Jakarta, Realitarakyat.com – KPK resmi menetapkan Direktur Keuangan PT Angkasa Pura II (Persero) Andra Y Agussalam sebagai tersangka dalam kasus suap pengadaan pekerjaan Baggage Handling System (BHS) di PT Angkasa Pura Property.

Penetapan itu disampaikan Wakil Ketua KPK Basaria Panjaitan dalam konferensi pers yang digelar Kamis (1/8/2019) malam.

“AYA (Andra Y. Agussalam) diduga menerima uang 96.700 dolar Singapura sebagai imbalan atas tindakannya mengawal agar proyek BHS dikerjakan PT INTI,” kata Basaria.

Karena sudah tersangka, KPK pun menahan Andra. Pria yang punya kekayaan lebih dari Rp 28 miliar ini, keluar dari ruang penyidikan pada Jumat, pukul 01.10 WIB dini hari. Mengenakan rompi oranye dengan tangan diborgol membuat Andra tidak banyak berkata terkait kasus hukum yang menjeratnya. Dia memilih langsung memasuki mobil tahanan dengan menerobos keriumunan wartawan yang akan menyodorkan sejumlah pertanyaan.

“AYA (Andra Y. Agussalam ditahan di Rutan K4 Cabang KPK di belakang Gedung Merah Putih KPK,” kata Juru Bicara KPK Febri Diansyah di Gedung KPK, Kuningan, Jakarta, Jumat (2/8) dini hari.

Selain Andra, KPK juga menahan staf PT Industri Telekomunikasi Indonesia (PT INTI) Taswin Nur. Taswin yang merupakan pemberi suap kepada Andra harus mendekam di Rutan cabang KPK Pomdam Jaya Guntur. “Penahanan Andra dan Taswin dilakukan untuk 20 hari pertama,” tegas Febri.

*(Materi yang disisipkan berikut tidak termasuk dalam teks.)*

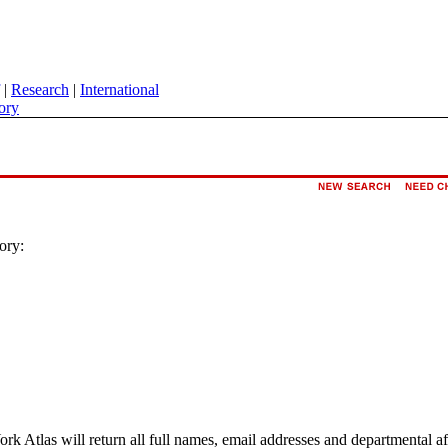
|
Research
|
International
ory
ory:
ork Atlas will return all full names, email addresses and departmental a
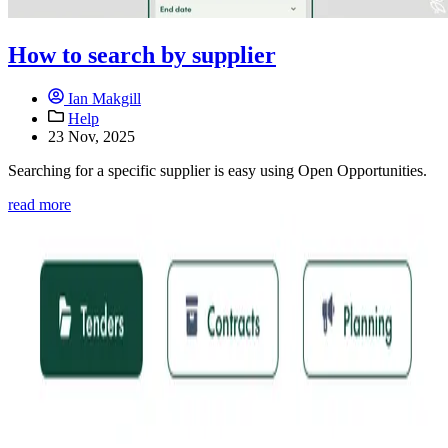
How to search by supplier
Ian Makgill
Help
23 Nov, 2025
Searching for a specific supplier is easy using Open Opportunities.
read more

Dugaan suap tersebut dilakukan oleh Taswin selaku staf PT INTI untuk mendapatkan proyek Baggage Handling System (BHS) di PT Angkasa Pura Propetindo. Proyek pengerjaan tersebut dianggarkan senilai Rp 86 miliar.

“Proyek itu untuk pengadaan BHS di enam bandara yang dikelola oleh PT AP II,” ucap Basaria.

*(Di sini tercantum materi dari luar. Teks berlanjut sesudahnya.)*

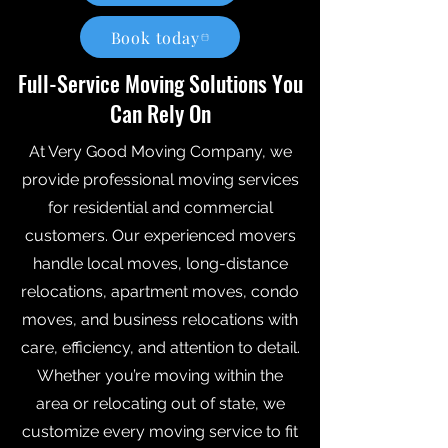
Book today
Full-Service Moving Solutions You
Can Rely On
At Very Good Moving Company, we
provide professional moving services
for residential and commercial
customers. Our experienced movers
handle local moves, long-distance
relocations, apartment moves, condo
moves, and business relocations with
care, efficiency, and attention to detail.
Whether you’re moving within the
area or relocating out of state, we
customize every moving service to fit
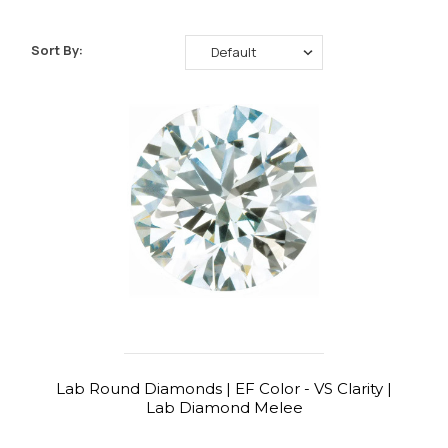
Sort By:
Lab Round Diamonds | EF Color - VS Clarity |
Lab Diamond Melee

Atas perbuatannya, Andra selaku penerima suap dijerat Pasal 12 huruf a atau huruf b atau Pasal 11 Undang Undang Nomor 31 Tahun 1999 sebagaimana telah diubah dengan Undang Undang Nomor 20 Tahun 2001 tentang Pemberantasan Tindak Pidana Korupsljuncto Pasal 55 ayat (1) ke-1 KUHP;

Baca Juga :   Pembentukan Perda Harus Perhatikan Aspek Kebutuhan Masyarakat

Sebagai pihak yang diduga pemberi Taswin Nur disangkakan melanggar pasal 5 ayat (1) huruf a atau huruf b atau Pasal 13 Undang Undang Nomor 31 Tahun 1999 sebagaimana telah diubah dengan Undang Undang Nomor 20 Tahun 2001 tentang Pemberantasan Tlndak Pidana Korupsijuncto Pasal SS ayat (1) ke 1 KUHP.(Willi)

Advertisement
Loading...
Loading…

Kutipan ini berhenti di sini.